An Uptick in Gun Violence in New York


Students gather to demand action. (Courtesy of Instagram)

In January 2022, New York City saw an increase of 31.6% in gun violence cases compared to the previous year. There were 100 reported cases of gun violence in the city this month as reported by the New York Police Department’s official website.

After the killing of two on-duty NYPD officers, Wilbert Mora and Jason Rivera, President Joe Biden traveled to New York to meet with New York City Mayor Eric Adams.

According to The New York Times, Biden’s visit to New York City was “a chance to show that Mr. Biden grasps the urgency of responding to violent crime.”

Biden stated that his plans to tackle this rise in gun violence do not come from defunding the police, with which Adams agreed. Both Biden and Adams instead agree on implementing intense police reform.

Adams’ plan includes “immediate changes to add police officers to city streets to remove guns, and for help from the courts and state lawmakers in the months ahead.”

Adams will restore anti-crime police units that were banned in 2020 and has challenged New York lawmakers to change both their bail law and how teenage defendants are handled.

Anti-crime police units will be officers dressed in plain clothes and driving unmarked cars. Officers will have small items with police insignia to identify themselves if necessary.

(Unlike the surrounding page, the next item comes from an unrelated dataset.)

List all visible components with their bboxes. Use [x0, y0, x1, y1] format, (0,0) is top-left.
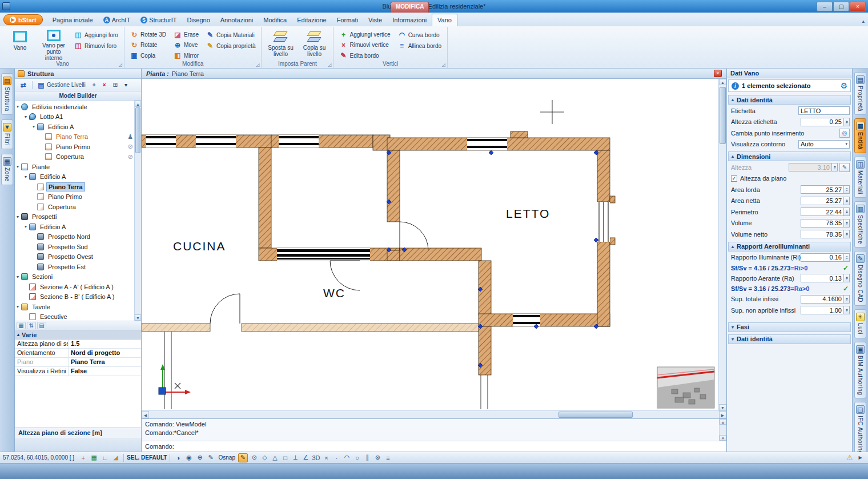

Alvin Brigg, the Manhattan district attorney who had adopted more lenient gun policies after taking office, is now facing pushback amidst high crime rates.

Brigg says that he will prosecute gun-related crimes, including possession, with more aggression now.

Fordham has also seen this general trend of an increase in violence. George Smith, the director of Fordham Public Safety, has noticed an uptick in gun violence in the 48th precinct, the area surrounding the Rose Hill campus.

According to Smith, Public Safety has begun to take extra measures to ensure student safety, including the development of a texting app that can be downloaded onto any cell phone.

“[These measures include] expanded hours for the community shuttle, [as well as the] D train shuttle. Additionally, we assign an extra Supervisor to patrol the Belmont community from 8 p.m. to 5 a.m.,” said Smith. Smith also noted that Public Safety is in full support of Mayor Adams’ plan and “all crime reduction strategies that add real value to our community.”

Not all New Yorkers are on board with Adam’s plan to combat gun violence, and many have posed questions about it.

There is a fear among some New Yorkers that this strict policing will bring the intense policing style of the 1990s back to New York City.

Adams responded to this claim by saying, “We’re not going to return to the era of heavy-handed policing. But we also can’t return to the era of 2,000 homicides a year.”

Jamaal Bowman, representative of New York’s 16th District, agrees that action must be taken as long as it is beneficial to the communities.

Bowman said, “Gun violence is an epidemic of catastrophic proportions that is taking our loved ones, our youth and our neighbors too soon, and we must address it through meaningful and holistic solutions that put the needs of our people first.”

“In order to prevent gun violence” Bowman said, “we must address its root causes: poverty, housing and food insecurity, income inequality, under-resourced public services, under-funded schools and early childhood education programs and a feeling of despair and hopelessness that too often leads people to pick up a gun that was too easy to access.”